Task material:

#####

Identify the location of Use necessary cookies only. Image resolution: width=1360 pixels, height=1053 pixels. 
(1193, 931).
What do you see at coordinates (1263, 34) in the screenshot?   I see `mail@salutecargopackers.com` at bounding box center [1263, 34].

#####

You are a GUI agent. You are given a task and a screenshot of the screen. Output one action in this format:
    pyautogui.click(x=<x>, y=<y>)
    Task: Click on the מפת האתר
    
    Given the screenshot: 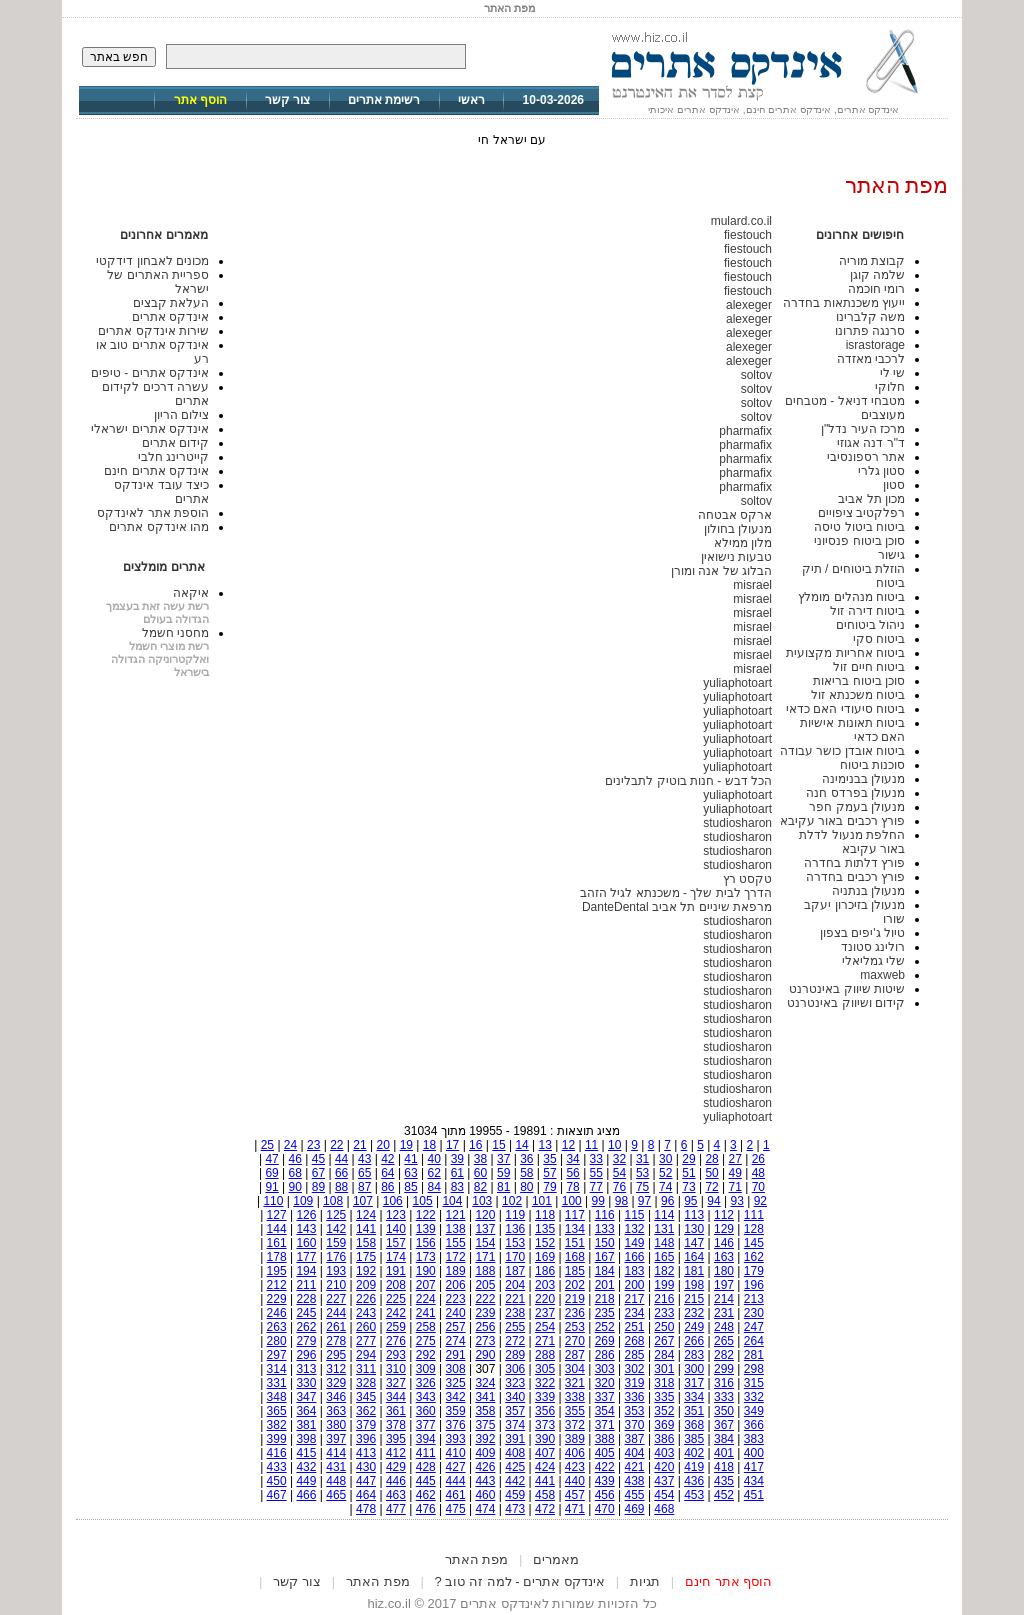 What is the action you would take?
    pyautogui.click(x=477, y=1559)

#####

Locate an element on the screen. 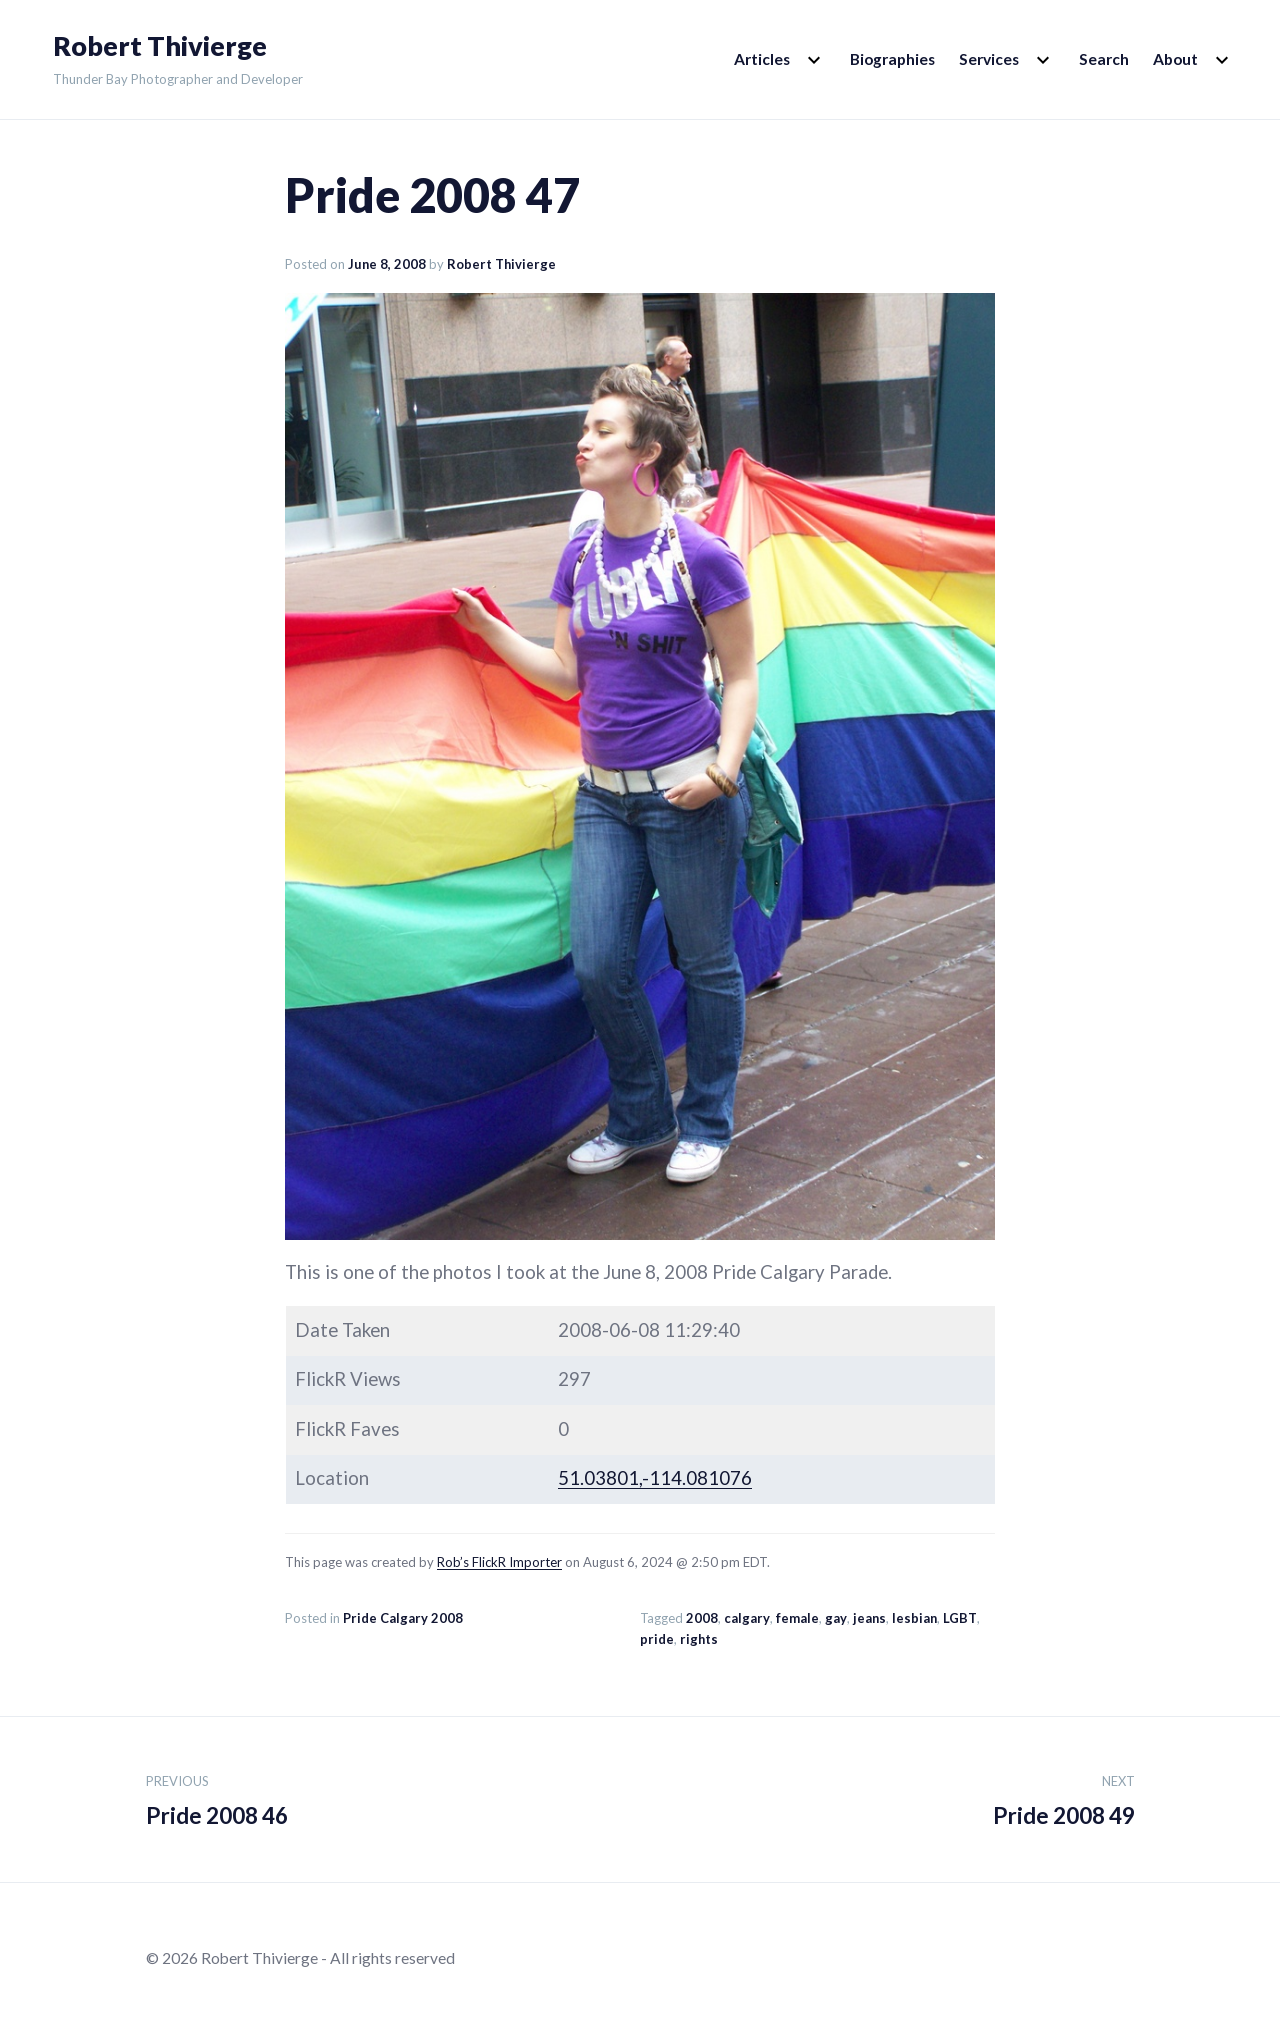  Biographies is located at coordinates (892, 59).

#####

What is required: Above are the records. Copy the lines beginning at the one that has "Identify the location" and ending with the one that has "What do you", unchanged.

Written reply:
Identify the location of Use necessary cookies only. Image resolution: width=1360 pixels, height=1053 pixels. 
(1193, 931).
What do you see at coordinates (1263, 34) in the screenshot?   I see `mail@salutecargopackers.com` at bounding box center [1263, 34].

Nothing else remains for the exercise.